Over the past few months, I’ve sat in a lot of meetings with advisers and industry experts regarding the future of our industry and the challenges we face, especially this year. So I thought I’d take this opportunity to give you some insight into what’s really going on.
It’s fair to say that the 2017 Hayne Royal Commission has had a profound impact on the industry. Its recommendations have caused financial advisers who wish to remain in the industry to take on an enormous compliance load, and it’s sparked an exodus of those who refuse to do the work.
That’s both a good thing and a bad thing.
It’s good because it should have Hayne’s intended effect of tightening everything up and ensuring more ethical practice across the industry.
The reality though, is that it’s driven a lot of people out of the business. Prior to the Royal Commission there were 30,000 financial advisers across the country. At the moment the number sits just above 20,000 and experts are predicting there’ll be as few as 10,000 who remain in the industry beyond this year.

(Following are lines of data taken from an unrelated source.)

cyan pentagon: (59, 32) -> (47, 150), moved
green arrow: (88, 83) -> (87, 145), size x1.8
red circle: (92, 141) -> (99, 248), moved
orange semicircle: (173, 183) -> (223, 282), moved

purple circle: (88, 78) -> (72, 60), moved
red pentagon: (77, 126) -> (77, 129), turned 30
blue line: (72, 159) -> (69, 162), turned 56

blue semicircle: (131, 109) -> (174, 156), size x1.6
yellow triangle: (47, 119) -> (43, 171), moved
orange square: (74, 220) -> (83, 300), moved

What’s driving advisers out? For the most part it’s compliance requirements. In a lot of cases, compliance has become so burdensome that some see it as not worth the effort.
Take my recent experience, for example. Despite being an adviser since 1997, a CFP since 2000, and holding a Bachelor of Business, Diploma of Financial Planning and an Advanced Diploma in Finance, plus completing more than 60 hours of professional development each year, there’s even more that I’ve had to do in order to meet the new compliance requirements.

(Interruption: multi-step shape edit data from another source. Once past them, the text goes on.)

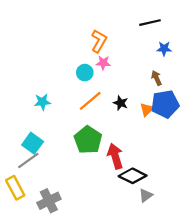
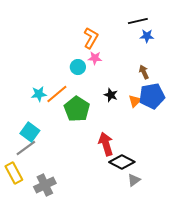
blue star: (164, 49) -> (147, 36), moved
orange line: (90, 101) -> (57, 94), moved
green pentagon: (88, 140) -> (77, 109), moved

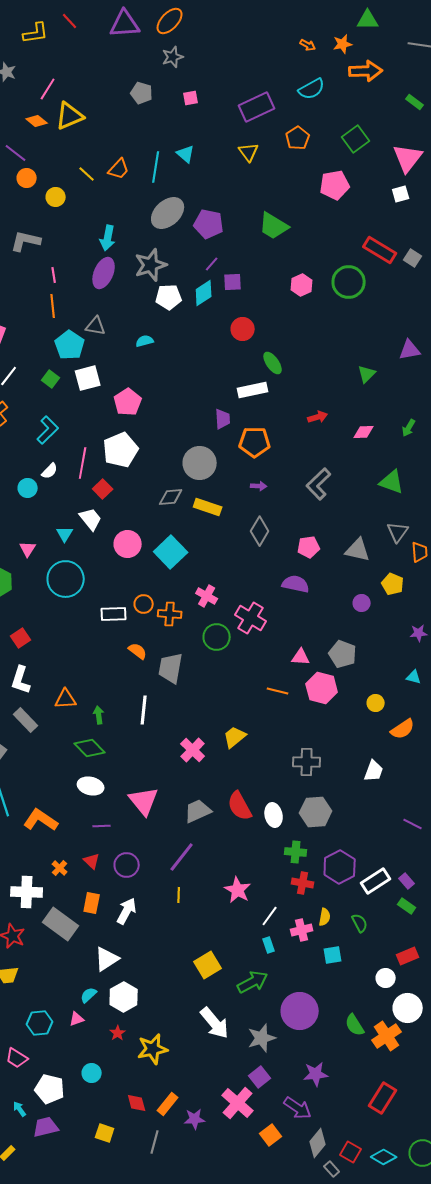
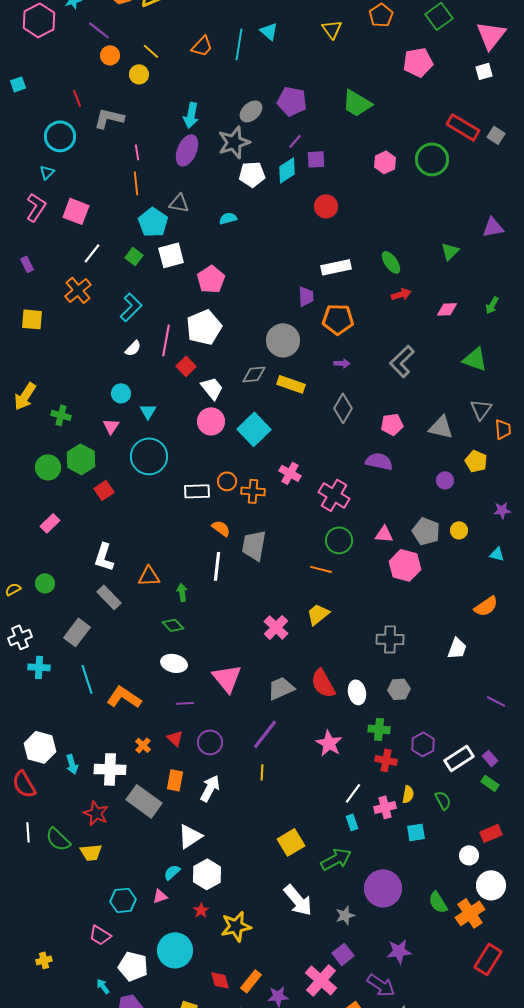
yellow line: (87, 174) -> (151, 51), moved
gray ellipse: (168, 213) -> (251, 111), moved, size x0.7
green ellipse: (273, 363) -> (391, 262), moved
cyan circle: (28, 488) -> (121, 393), moved
white trapezoid: (91, 519) -> (212, 388), moved
green circle: (217, 637) -> (339, 540), moved
red square: (21, 638) -> (104, 490), moved
orange line: (278, 691) -> (321, 569), moved
yellow circle: (376, 703) -> (459, 530), moved
white line: (144, 710) -> (217, 566), moved
green diamond: (90, 748) -> (173, 625), size x0.7
gray hexagon: (316, 812) -> (399, 689), size x0.7
purple hexagon: (340, 867) -> (423, 744), size x0.7
pink star: (238, 890) -> (329, 743), moved
gray star: (262, 1038) -> (345, 915), size x0.7
cyan circle: (92, 1073) -> (175, 950), size x1.8
red rectangle: (383, 1098) -> (488, 959), moved

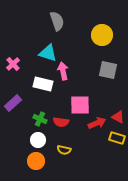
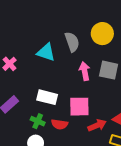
gray semicircle: (57, 21) -> (72, 42), moved
pink arrow: (63, 71) -> (85, 71), moved
white rectangle: (43, 84) -> (47, 97), moved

This includes a unit on Ethics and Professionalism in Financial Advice, which included two assignments and a 3-hour exam. I estimate the study for this alone took 70 hours. (I passed comfortably, for the record!)
Next, I need to pass the 3-hour FASEA (Financial Adviser Standards and Ethics Authority) exam in July, which has a pass rate of about 70%. In fact, every single financial adviser needs to pass this exam by 31 December or they’ll lose their financial advice license.
There are many in the industry who haven’t sat an exam since uni, and some are just flat-out refusing to sit these ones. Their businesses are up for sale and their staff potentially out of a job.
For others, this compliance load has caused massive stress and anxiety on top of what has been the hardest year many of us have ever faced.
Ultimately though, this compliance was introduced in 2017 to set the education, training, and ethical standards of licensed financial advisers in Australia. In short, its goal is to make the industry a profession, which it’s not – yet.
Now, I’m certainly not sharing this in search of sympathy. Instead, it’s to let you know that if you have a financial adviser, whether it’s me or not, you can rest assured that if they’re still in the business after the end of this year, they’re committed, qualified and passionate about providing you the level of service and advice that’s now expected across the industry.
To those who have stuck by us throughout this turbulent period of compliance, COVID and transition to a new licensee, thank you. Thanks also to Leah and Ajla for helping me through!